Not much of a coffee drinker? Tea is also a natural diuretic, and types of herbal tea such as dandelion or fennel root can also lend a hand. In fact: When a recent study compared the metabolic effect of green tea (in extract) with that of a placebo, researchers found that the green-tea drinkers burned about 70 additional calories in a 24-hour period.
5 Skip sugar-y beverages
Plain and simple: We just don’t feel full by liquid calories in quite the same way as we do real food. Drinking a juice or caramel-y coffee drink, for instance, won’t make you feel full the way eating a bowl of veggie-and-protein packed stir-fry will. So monitor your intake of juice, soda, sweetened coffee and tea drinks and alcoholic beverages. If you consume one of each of those beverages during the day, you’ll have taken in at least 800 extra calories by nighttime — and you’ll still be hungry. (Incidentally, alcohol may suppress the metabolism of fat, making it tougher for you to burn those calories.)
6 Buy a set of 5-pound weights
It’s a one-time investment you’ll never regret. Here’s why: Strength training builds lean muscle tissue, which burns more calories — at work or at rest — 24 hours a day, seven days a week. The more lean muscle you have, the faster you’ll slim down. How do you start strength training? Try some push-ups or a few squats or lunges. Use your free weights to perform simple biceps curls or triceps pulls right in your home or office. Do these exercises three to four times per week, and you’ll soon see a rapid improvement in your physique.
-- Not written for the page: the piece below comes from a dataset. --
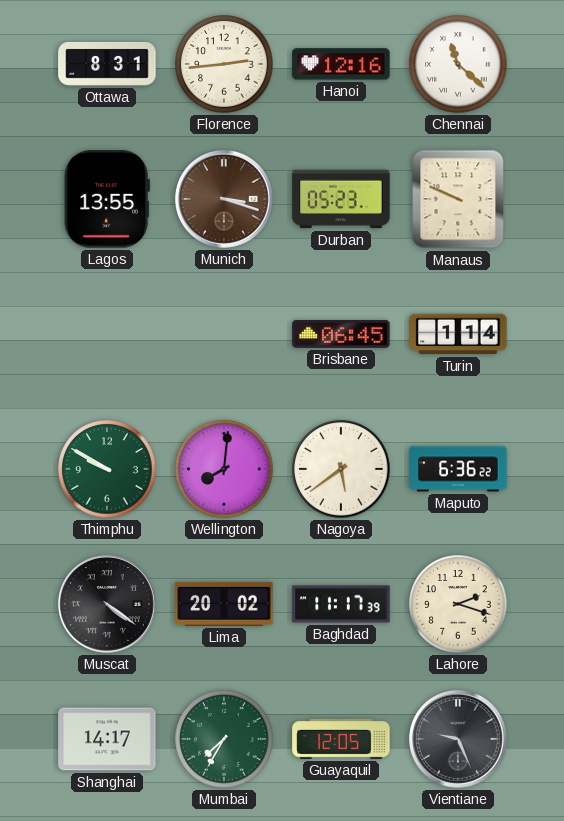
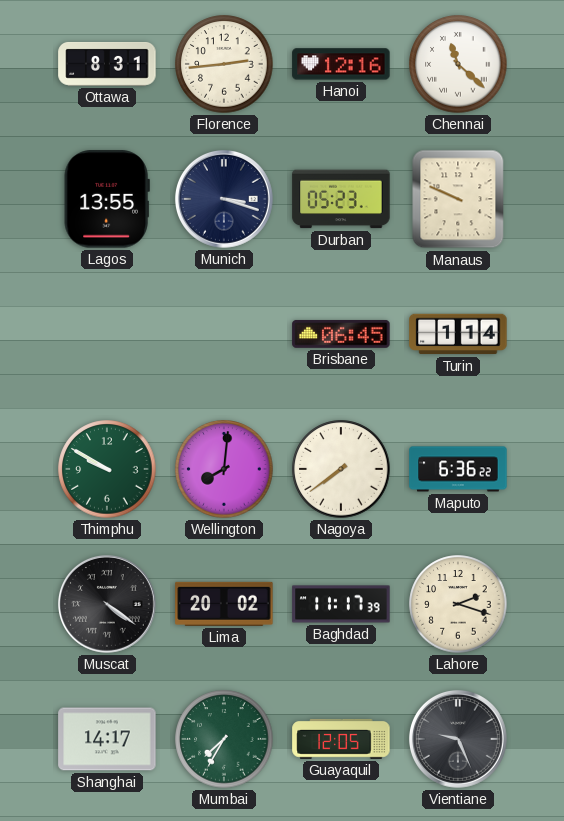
Munich dial: brown -> navy
Nagoya: 5:39 -> 7:39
It can actually help you cut back on calories. That’s because the compound capsaicin, a compound found in jalapeno and cayenne peppers, may (slightly) increase your body’s release of stress hormones such as adrenaline, which can speed up your metabolism and your ability to burn calories. What’s more, eating hot peppers may help slow you down as you eat, since you’re less likely to wolfed ow that spicy plate o’spaghetti (and stay more mindful of when you’re full). Some great ones (with additional benefits): Ginger, turmeric, black pepper, oregano and jalapenos, all of which are flavor top-trends for 2017!
8 Go to bed
As funny as it sounds, sleep deprivation may make you fat — and not just because you’re susceptible to cases of the late-night munchies (although there’s that too). There’s tons of research that demonstrates getting less than the desired amount — about 7 hours — of sleep per night can slow down your metabolism. Plus, when you’re awake for longer, you’re naturally more likely to nosh (you’ll physically feel hungrier!) So don’t skimp on your ZZZs, and you’ll be rewarded with an extra edge when it comes to shedding pounds quickly.
9 Write it down
Loads of research demonstrates people who log everything they eat — especially those who log while they’re eating — are more likely to lose weight and keep it off for the long-haul. Start tracking on an app like MyFitnessPal when the pounds start sneaking up on you. It’ll help you stay accountable for what you’ve eaten. Plus, you can easily identify some other areas of your daily eats that could use a little improvement when it’s written out in front of you.
10 Take a hike (or a walk!)
Don’t get me wrong — exercising at any time is good for you. But evening activity may be particularly beneficial because many people’s metabolism slows down toward the end of the day. Thirty minutes of aerobic activity before dinner increases your metabolic rate and may keep it elevated for another two or three hours, even after you’ve stopped moving. What that means for you: You’re less likely to go back for seconds or thirds. Plus, it’ll help you relax post meal so you won’t be tempted by stress-induced grazing that can rack up calories, quickly.